The British established a naval base, stationed flying boats and built a rudimentary airfield which, in time, became the islands’ airport.
Denmark had begun to shed territory as far back as 1468 when Orkney and then Shetland were pawned to James III of Scotland by King Christian I in lieu of his daughter Margaret’s wedding dowry. He never got them back.
After the Caribbean territories of Saint Thomas, Saint John and Saint Croix were sold to the US in 1917 by Denmark, Iceland, which had been self-governing within the Danish Kingdom since 1904, gained full independence in 1944, after a referendum.

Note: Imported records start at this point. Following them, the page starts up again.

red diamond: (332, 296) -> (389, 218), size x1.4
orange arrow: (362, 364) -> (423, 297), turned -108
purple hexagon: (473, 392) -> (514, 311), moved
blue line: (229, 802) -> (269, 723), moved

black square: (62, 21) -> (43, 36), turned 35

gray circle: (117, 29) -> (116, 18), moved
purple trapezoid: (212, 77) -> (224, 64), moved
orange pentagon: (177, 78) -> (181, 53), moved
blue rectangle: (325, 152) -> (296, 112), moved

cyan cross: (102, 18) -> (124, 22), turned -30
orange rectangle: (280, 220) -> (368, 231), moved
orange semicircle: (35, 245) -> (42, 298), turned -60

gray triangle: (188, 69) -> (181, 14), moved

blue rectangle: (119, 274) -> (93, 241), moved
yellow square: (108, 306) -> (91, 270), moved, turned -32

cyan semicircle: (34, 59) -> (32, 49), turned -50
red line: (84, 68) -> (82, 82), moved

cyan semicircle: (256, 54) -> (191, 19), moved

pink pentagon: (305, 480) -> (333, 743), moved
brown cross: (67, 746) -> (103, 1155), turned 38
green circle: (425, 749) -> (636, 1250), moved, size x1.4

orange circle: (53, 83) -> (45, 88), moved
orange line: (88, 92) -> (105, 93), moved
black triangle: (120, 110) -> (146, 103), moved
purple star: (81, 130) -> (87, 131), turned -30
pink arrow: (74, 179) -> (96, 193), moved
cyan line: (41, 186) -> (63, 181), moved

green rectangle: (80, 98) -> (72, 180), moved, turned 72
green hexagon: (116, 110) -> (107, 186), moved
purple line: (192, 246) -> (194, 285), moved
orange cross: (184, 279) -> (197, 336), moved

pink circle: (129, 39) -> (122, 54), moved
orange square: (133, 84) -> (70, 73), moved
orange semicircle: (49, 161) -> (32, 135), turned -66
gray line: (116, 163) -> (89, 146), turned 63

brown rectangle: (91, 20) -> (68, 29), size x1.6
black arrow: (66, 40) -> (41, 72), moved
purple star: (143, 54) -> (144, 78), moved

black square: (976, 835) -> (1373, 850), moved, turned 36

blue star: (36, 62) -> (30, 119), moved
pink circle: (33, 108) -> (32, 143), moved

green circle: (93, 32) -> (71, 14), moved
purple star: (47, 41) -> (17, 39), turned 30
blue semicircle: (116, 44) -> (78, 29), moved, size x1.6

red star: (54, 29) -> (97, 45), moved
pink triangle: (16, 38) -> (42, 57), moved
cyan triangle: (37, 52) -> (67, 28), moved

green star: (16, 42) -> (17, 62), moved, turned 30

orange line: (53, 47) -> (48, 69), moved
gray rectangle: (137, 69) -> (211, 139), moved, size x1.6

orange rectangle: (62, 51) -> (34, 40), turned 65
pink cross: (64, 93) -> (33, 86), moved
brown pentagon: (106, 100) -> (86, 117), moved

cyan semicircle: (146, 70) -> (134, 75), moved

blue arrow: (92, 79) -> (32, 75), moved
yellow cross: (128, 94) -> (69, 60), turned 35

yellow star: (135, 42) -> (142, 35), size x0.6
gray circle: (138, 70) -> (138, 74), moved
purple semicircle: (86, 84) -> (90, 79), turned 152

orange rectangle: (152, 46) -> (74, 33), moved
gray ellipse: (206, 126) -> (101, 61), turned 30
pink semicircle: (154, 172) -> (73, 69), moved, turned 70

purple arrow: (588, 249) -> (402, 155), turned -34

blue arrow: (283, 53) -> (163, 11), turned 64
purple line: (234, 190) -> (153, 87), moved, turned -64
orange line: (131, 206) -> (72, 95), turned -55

In 1945, as Britain prepared to return the Faroes to Denmark, they had their own referendum and the islanders – who had grown used to a significant degree of autonomy during the British occupation – voted narrowly (50.7%) in favour of full independence.
Denmark refused to endorse the vote and, having dissolved the Faroese Parliament, granted more autonomy. The Faroese subsequently benefited from US Marshall Aid to build the first of a network of tunnels through the mountains. Since then support for full independence has tended to fluctuate with changing fortunes, but seems likely to come sooner or later.
For some, like Magni Arge, a former member of the Danish parliament now researching a thesis at the Faroes University on the right to self-determination within the state of Denmark, the Danish refusal to grant independence after the referendum showed at best a “lack of respect”.
With high GDP and low unemployment, Arge believes the islands are more than ready to wean themselves off dependence on “mother Denmark” and looks forward to the day when Faroese delegates can sit behind Merkið at the United Nations. “Merkið is the visible emblem of our national identity,” he says, “just as our language is the voice of that identity.”